Periodic Reporting for period 2 - SoftGrip (Functionalised Soft robotic gripper for delicate produce harvesting powered by imitation learning-based control)
Período documentado: 2022-07-01 hasta 2024-06-30
Therefore, the food industry is looking increasingly towards automation and robotics to help lower production costs and improve job quality and safety. However, the capabilities of the human hand in terms of dexterity, sensitivity and precision are still unmet. So, the main objective of the SoftGrip project was to develop a self-actuating soft gripper for the autonomous picking of delicate white button mushrooms.
We studied and developed low-cost, soft robotic grippers having built-in actuation, sensing and embodied intelligence that enable safe-grasping, adaptability to object shape and size, and grasping versatility for reliable and efficient picking of mushrooms. We engineered blending of novel materials that offer precise tuning of fundamental material properties, that interact safely with the food, and with minimum impact on the environment (through recyclability). We used a set of accelerated continuum mechanics modelling algorithms that facilitate sophisticated model-based control schemes. Moreover, we investigated advanced cognition capabilities in the soft gripper through a learning by demonstration framework.
In the second period, the design underwent several iterations to comply with requirements but also technical constraints. In-person workshops have been held to finalize the integration in a simplified scenario and finally to test the system in a realistic environment.
The main results include:
• Three versions of fingered grippers which embed sensors for proprioception (pose estimation) and exteroception (fingertip contact force) and an in-hand camera for alignment adjusting
• A robot base fully compliant with Dutch shelves
• A low-cost vision system that showed good reliability on the identification of the correct mushroom to pick
• A simulation framework that includes the mushroom root failure mode
• Model-based control schemes for bending angle control and gentle grasping realization
• An imitation learning-based adaptive motion planner that learns to react to tactile feedback
• A complete robotic system able to perform a harvesting routine in a realistic environment (tested at Teagasc facilities)
• Several low TRL ideas which are shared through scientific publications to allow future initiatives to explore them further.
Along with these main results, the project achieved unplanned results:
- A general colorimetric method to grade the mushroom quality, to be used to assess the damage generated at picking.
- The development of artificial mushrooms as physical twins for assessing harvesting main parameters, usable for training purposes too.
The results have been presented in a major dissemination event (the Dutch Mushroom Days) and in a stakeholder event organized by one of the partners. Furthermore, the results have been also disseminated through scientific publications (in indexed journals and esteemed conferences), events, website, social networks, and press releases.

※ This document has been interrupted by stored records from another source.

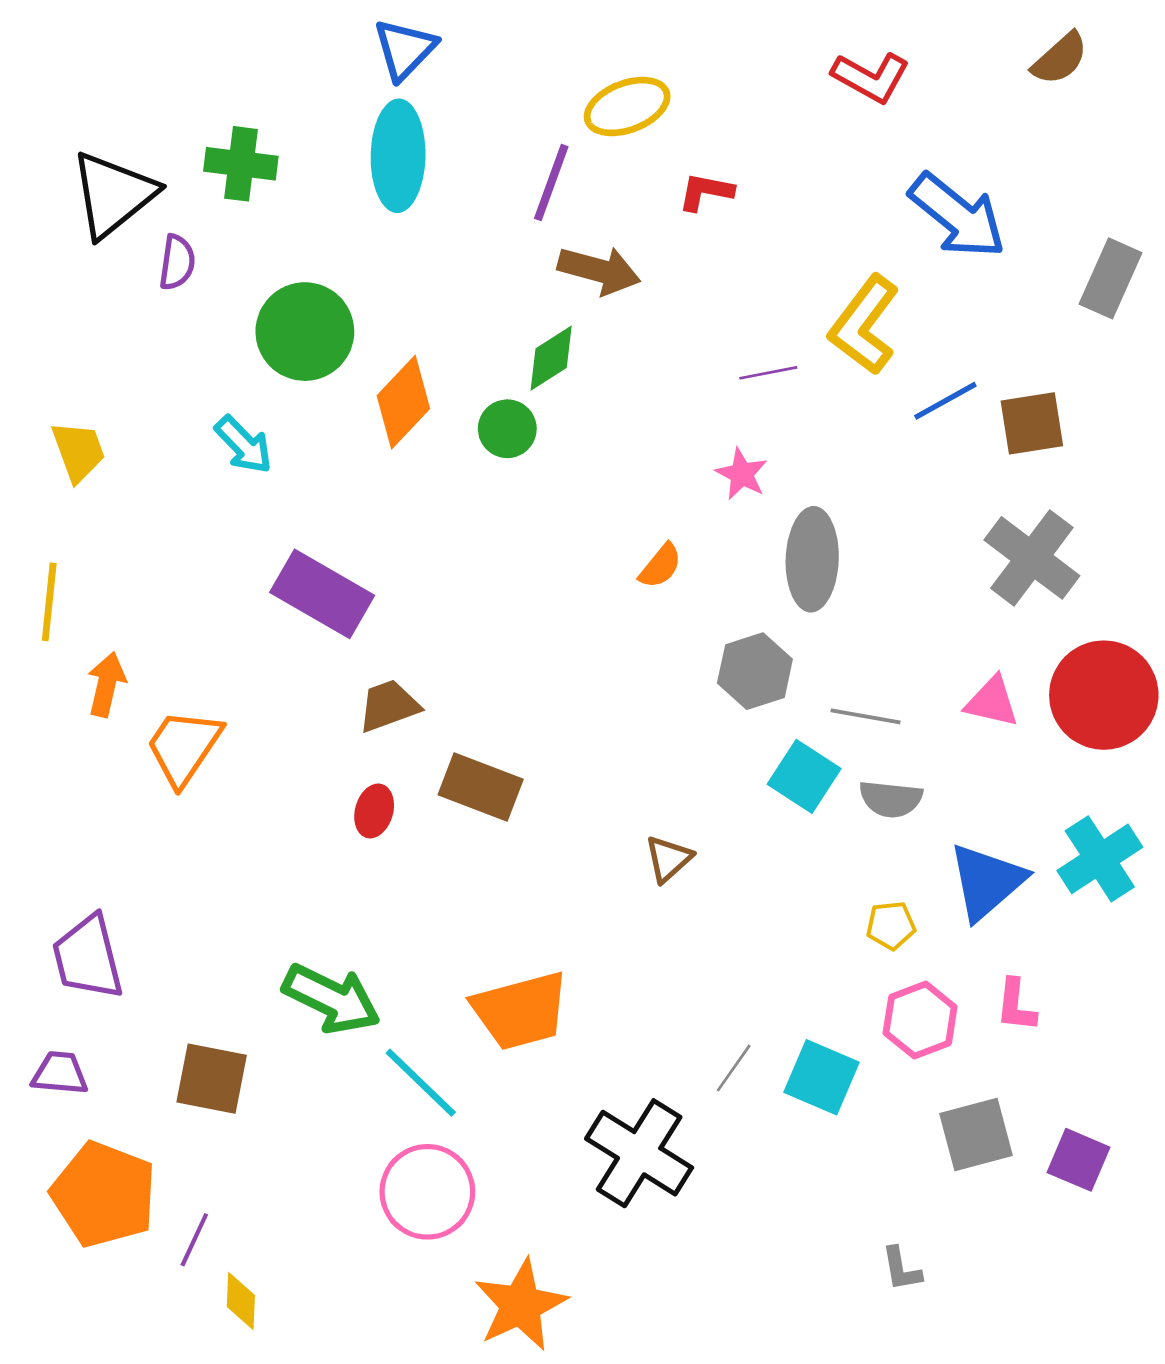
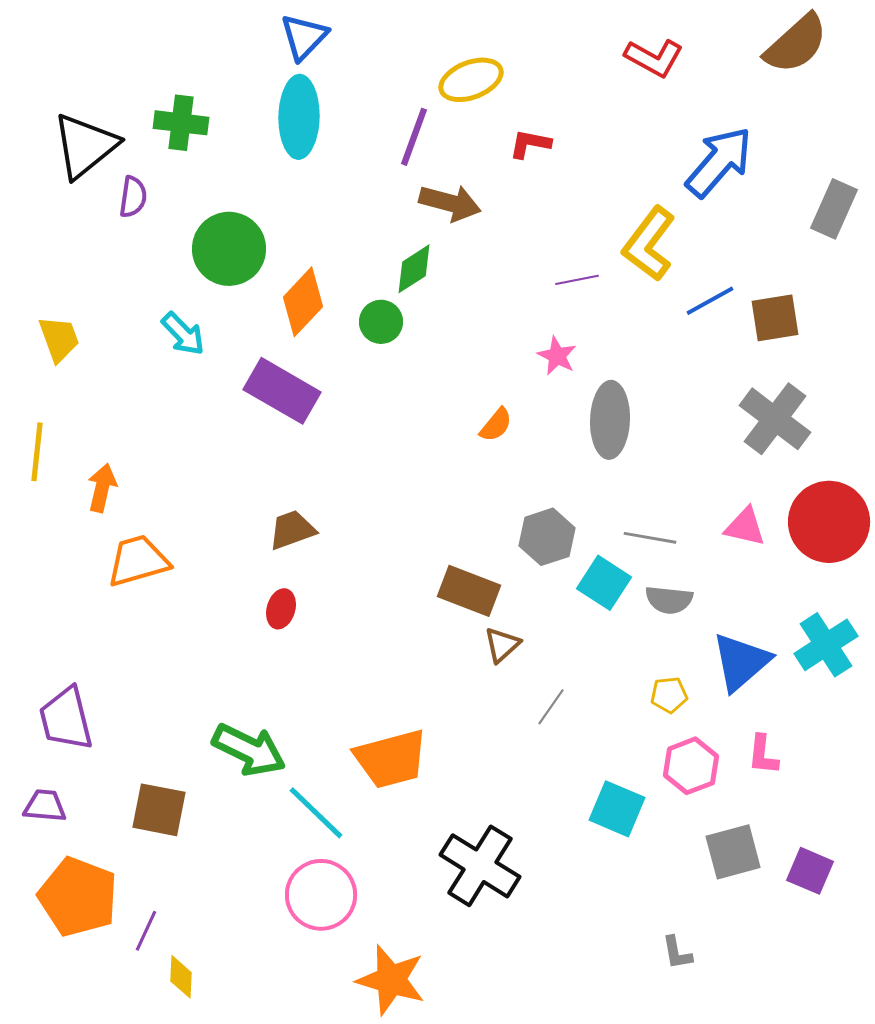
brown semicircle: (1060, 59) -> (796, 44), size x1.5
blue arrow: (957, 216) -> (719, 162), turned -88
purple rectangle: (322, 594) -> (282, 391), moved
gray hexagon: (755, 671) -> (547, 537), moved
orange arrow: (106, 684) -> (102, 488), moved
orange trapezoid: (184, 747) -> (138, 561), turned 40
brown rectangle: (481, 787) -> (469, 591), moved
gray line: (734, 1068) -> (551, 707), moved
orange star: (521, 1305) -> (391, 980), turned -30

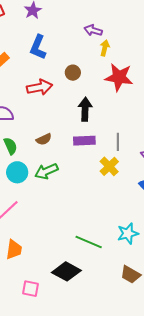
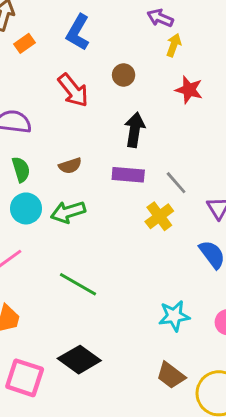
red star: (119, 77) -> (189, 90), size x0.7
red arrow: (40, 87) -> (73, 90), turned 55
gray line: (118, 142) -> (176, 183), turned -48
green line: (89, 242) -> (78, 284), moved
pink square: (30, 289) -> (25, 378), size x1.5

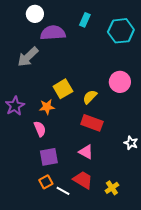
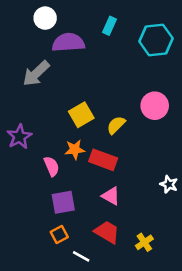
orange star: (47, 107) -> (75, 150), moved
red rectangle: (92, 123) -> (103, 160), moved
white line: (63, 191) -> (81, 256), moved

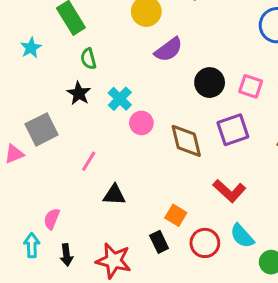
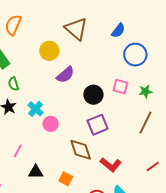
pink square: (251, 86) -> (120, 87), moved
purple square: (233, 130) -> (98, 125), moved
brown diamond: (186, 141) -> (81, 150), moved
orange square: (176, 215) -> (66, 179), moved

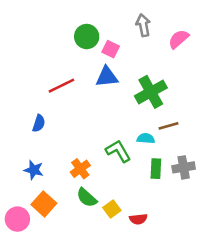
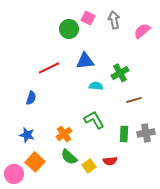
pink square: (111, 49) -> (88, 18), moved
green cross: (151, 92) -> (120, 73), size x0.7
cyan semicircle: (146, 138) -> (96, 86), moved
red semicircle: (138, 219) -> (110, 161), moved

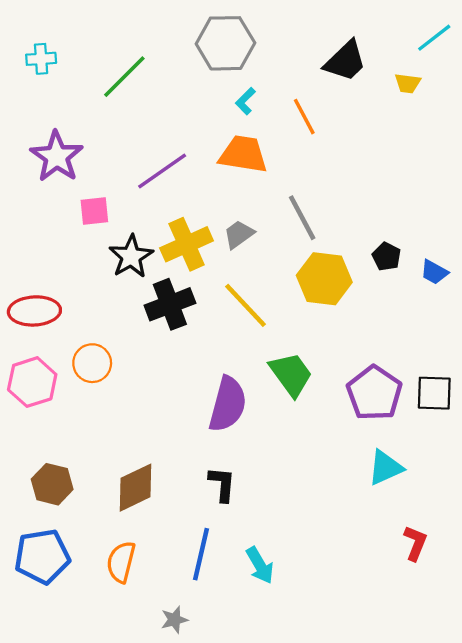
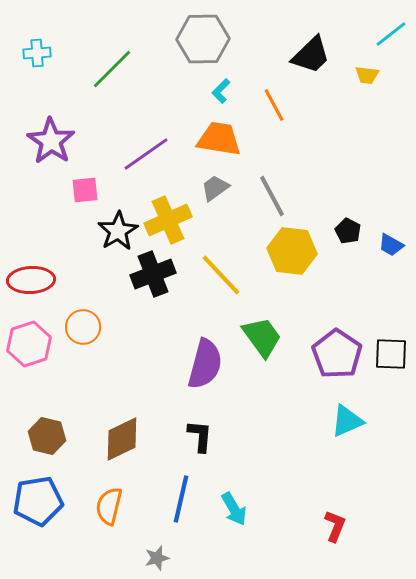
gray trapezoid: (239, 234) -> (215, 188), moved
red L-shape: (415, 543) -> (335, 526), moved

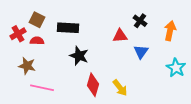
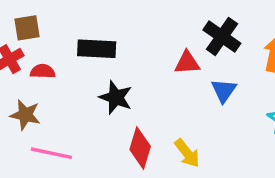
brown square: (37, 20) -> (27, 28), moved, turned -35
black cross: (140, 21) -> (222, 37), size x1.5

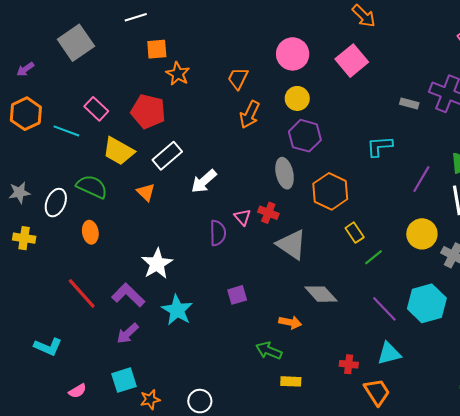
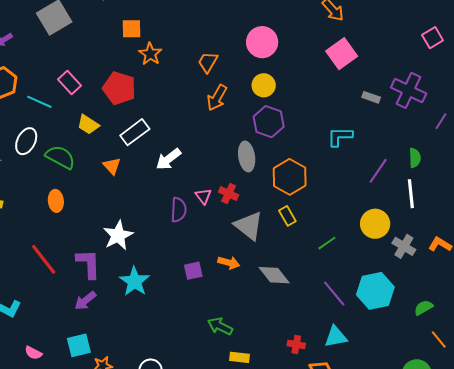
pink square: (352, 61) -> (342, 54), moved
yellow trapezoid: (118, 151) -> (88, 125), size x0.7
white ellipse: (56, 203) -> (26, 141), moved
yellow rectangle: (355, 233) -> (287, 216), moved
purple L-shape: (128, 295) -> (88, 264), turned 40
orange arrow: (290, 322) -> (229, 263), moved
pink semicircle: (77, 391) -> (33, 353), turned 54

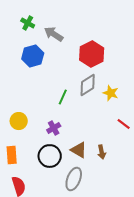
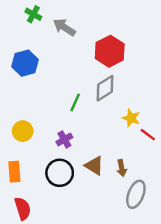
blue hexagon: (33, 56) -> (25, 63), moved
yellow star: (111, 93) -> (131, 118), moved
gray ellipse: (74, 179) -> (136, 194), moved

The SoftGrip project was set to be a feasibility study with high ambitions to apply the latest technologies in soft-robotics, vision systems and imitation learning algorithms to the harvesting of soft delicate produce, such as mushrooms. Consequently, it had a low technology readiness level (TRL) of 4 assigned to it, which is defined as “technology validated in lab”. However, we pushed the technology well beyond to TRL 5 that is defined as “technology validated in an industrially relevant environment”. The SoftGrip technologies were demonstrated in the industrially relevant environment of Teagasc’s mushroom growing rooms with beds of mushrooms prepared and grown at a semi commercial scale.